══ Exercise material ══

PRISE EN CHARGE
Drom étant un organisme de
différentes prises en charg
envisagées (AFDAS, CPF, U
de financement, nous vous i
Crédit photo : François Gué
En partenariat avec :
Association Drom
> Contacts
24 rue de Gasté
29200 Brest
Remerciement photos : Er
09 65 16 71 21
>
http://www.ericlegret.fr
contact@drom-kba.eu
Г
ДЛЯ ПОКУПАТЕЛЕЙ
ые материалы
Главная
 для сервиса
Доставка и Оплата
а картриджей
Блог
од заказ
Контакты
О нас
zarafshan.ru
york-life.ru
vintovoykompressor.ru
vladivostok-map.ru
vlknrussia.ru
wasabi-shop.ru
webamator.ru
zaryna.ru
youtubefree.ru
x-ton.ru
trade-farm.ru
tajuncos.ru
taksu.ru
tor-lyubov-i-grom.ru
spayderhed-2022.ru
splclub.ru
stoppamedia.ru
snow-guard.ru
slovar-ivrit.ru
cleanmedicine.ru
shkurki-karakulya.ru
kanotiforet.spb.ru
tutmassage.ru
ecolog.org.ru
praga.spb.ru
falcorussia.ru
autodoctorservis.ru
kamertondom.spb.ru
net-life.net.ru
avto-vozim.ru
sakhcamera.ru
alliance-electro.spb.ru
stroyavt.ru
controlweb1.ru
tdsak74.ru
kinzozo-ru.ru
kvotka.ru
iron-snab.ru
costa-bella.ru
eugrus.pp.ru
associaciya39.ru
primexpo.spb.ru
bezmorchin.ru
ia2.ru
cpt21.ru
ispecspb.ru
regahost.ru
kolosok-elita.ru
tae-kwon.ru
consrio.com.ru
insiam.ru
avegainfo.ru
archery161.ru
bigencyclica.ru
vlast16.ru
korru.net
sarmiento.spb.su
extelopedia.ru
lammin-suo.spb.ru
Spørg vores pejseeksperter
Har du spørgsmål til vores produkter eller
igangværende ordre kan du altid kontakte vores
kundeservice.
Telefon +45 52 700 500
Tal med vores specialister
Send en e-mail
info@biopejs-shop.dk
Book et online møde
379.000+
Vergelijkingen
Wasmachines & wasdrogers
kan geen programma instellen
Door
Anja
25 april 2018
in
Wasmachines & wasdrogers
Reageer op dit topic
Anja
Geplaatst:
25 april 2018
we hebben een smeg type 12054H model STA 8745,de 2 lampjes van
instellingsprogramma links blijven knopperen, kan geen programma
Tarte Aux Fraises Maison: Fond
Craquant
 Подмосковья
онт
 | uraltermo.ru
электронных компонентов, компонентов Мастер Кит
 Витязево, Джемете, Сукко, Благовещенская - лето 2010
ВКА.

═══

What to produce
Write the records out again, character for character.

Your response
PRISE EN CHARGE
Drom étant un organisme de
différentes prises en charg
envisagées (AFDAS, CPF, U
de financement, nous vous i
Crédit photo : François Gué
En partenariat avec :
Association Drom
> Contacts
24 rue de Gasté
29200 Brest
Remerciement photos : Er
09 65 16 71 21
>
http://www.ericlegret.fr
contact@drom-kba.eu
Г
ДЛЯ ПОКУПАТЕЛЕЙ
ые материалы
Главная
 для сервиса
Доставка и Оплата
а картриджей
Блог
од заказ
Контакты
О нас
zarafshan.ru
york-life.ru
vintovoykompressor.ru
vladivostok-map.ru
vlknrussia.ru
wasabi-shop.ru
webamator.ru
zaryna.ru
youtubefree.ru
x-ton.ru
trade-farm.ru
tajuncos.ru
taksu.ru
tor-lyubov-i-grom.ru
spayderhed-2022.ru
splclub.ru
stoppamedia.ru
snow-guard.ru
slovar-ivrit.ru
cleanmedicine.ru
shkurki-karakulya.ru
kanotiforet.spb.ru
tutmassage.ru
ecolog.org.ru
praga.spb.ru
falcorussia.ru
autodoctorservis.ru
kamertondom.spb.ru
net-life.net.ru
avto-vozim.ru
sakhcamera.ru
alliance-electro.spb.ru
stroyavt.ru
controlweb1.ru
tdsak74.ru
kinzozo-ru.ru
kvotka.ru
iron-snab.ru
costa-bella.ru
eugrus.pp.ru
associaciya39.ru
primexpo.spb.ru
bezmorchin.ru
ia2.ru
cpt21.ru
ispecspb.ru
regahost.ru
kolosok-elita.ru
tae-kwon.ru
consrio.com.ru
insiam.ru
avegainfo.ru
archery161.ru
bigencyclica.ru
vlast16.ru
korru.net
sarmiento.spb.su
extelopedia.ru
lammin-suo.spb.ru
Spørg vores pejseeksperter
Har du spørgsmål til vores produkter eller
igangværende ordre kan du altid kontakte vores
kundeservice.
Telefon +45 52 700 500
Tal med vores specialister
Send en e-mail
info@biopejs-shop.dk
Book et online møde
379.000+
Vergelijkingen
Wasmachines & wasdrogers
kan geen programma instellen
Door
Anja
25 april 2018
in
Wasmachines & wasdrogers
Reageer op dit topic
Anja
Geplaatst:
25 april 2018
we hebben een smeg type 12054H model STA 8745,de 2 lampjes van
instellingsprogramma links blijven knopperen, kan geen programma
Tarte Aux Fraises Maison: Fond
Craquant
 Подмосковья
онт
 | uraltermo.ru
электронных компонентов, компонентов Мастер Кит
 Витязево, Джемете, Сукко, Благовещенская - лето 2010
ВКА.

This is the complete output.